The boom in commercial real estate lending has been going on for several years, but plenty of lenders think it has yet to run its course.

A survey of top commercial and multifamily originators conducted by the Mortgage Bankers Association last month indicates that nearly two-thirds (63%) expect originations to increase in 2017, with one-quarter (26%) expecting an increase of 5% or more. A full half (50%) expect their own firm's originations to increase by 5% or more.

"Commercial mortgage bankers expect 2017 to carry-over much of the momentum from 2016," said Jamie Woodwell, MBA's vice president for commercial real estate research, said in a press release.

He said the survey “paints expectations of a strong, steady market in 2017.”

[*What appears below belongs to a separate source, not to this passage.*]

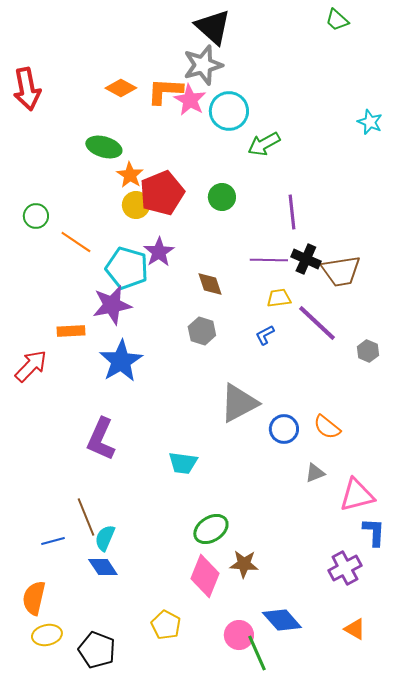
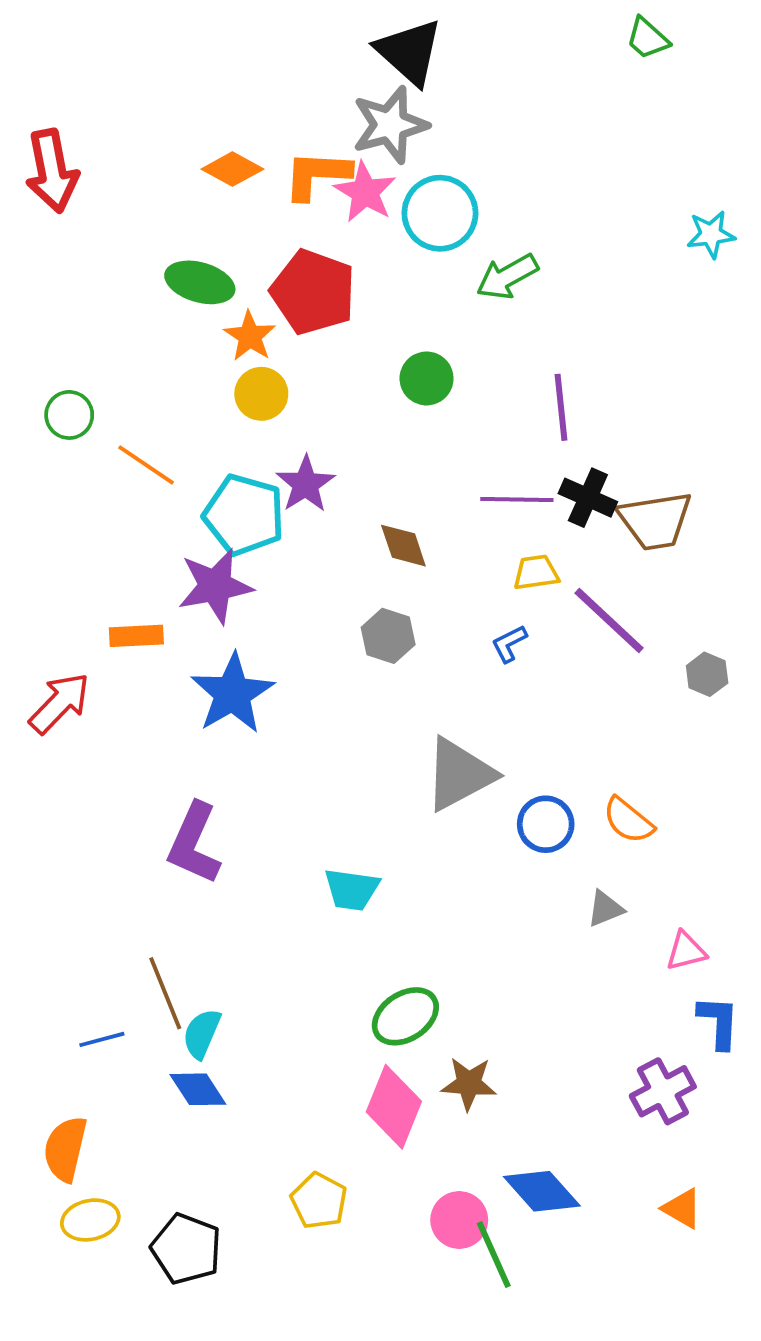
cyan star: (370, 122) -> (711, 234), turned -30
red pentagon: (162, 193) -> (313, 292), moved, turned -30
pink triangle: (357, 495) -> (686, 951), size x0.6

Lenders remain eager to make loans, though not quite as eager as last year: 77% report “strong” or “very strong” appetite to make new loans, while 96% reported that they had “strong” or “very strong” appetite in 2016.

Borrowers are also eager to take out loans this year: 69% of respondents expects borrower appetite to be “strong” or “very strong,” though that’s less than the  80% who reported that in 2016 borrowers had a “strong” or “very strong” appetite in 2016.

There are mixed views on how origination volumes may change for individual capital sources. Pluralities of originators believe that banks, Fannie Mae, Freddie Mac, the Federal Housing Administration, and lenders who originate loans to be securitized will see little or no change in origination volume. However, a plurality expects life insurance companies and pension funds to increase originations.

Loan risk is expected to increase slightly in 2017. More respondents characterized the loans made in 2016 as low risk than as high risk. In 2017, Just over half expect loans to be medium risk (53%), with the reminder evenly split between seeing higher and lower risk loans.

And just over half (52%) expect potential regulatory and legislative changes could be positive for the market. One-in-four respondents (28%) anticipate a neutral impact and one-in-five (20%) see potential negative impacts.

Among the top reasons cited for positive impacts were potential changes to Dodd-Frank rules – particularly risk retention – and a more positive economic climate. Among the reasons cited for negative impacts were uncertainties that could be caused by changing rules.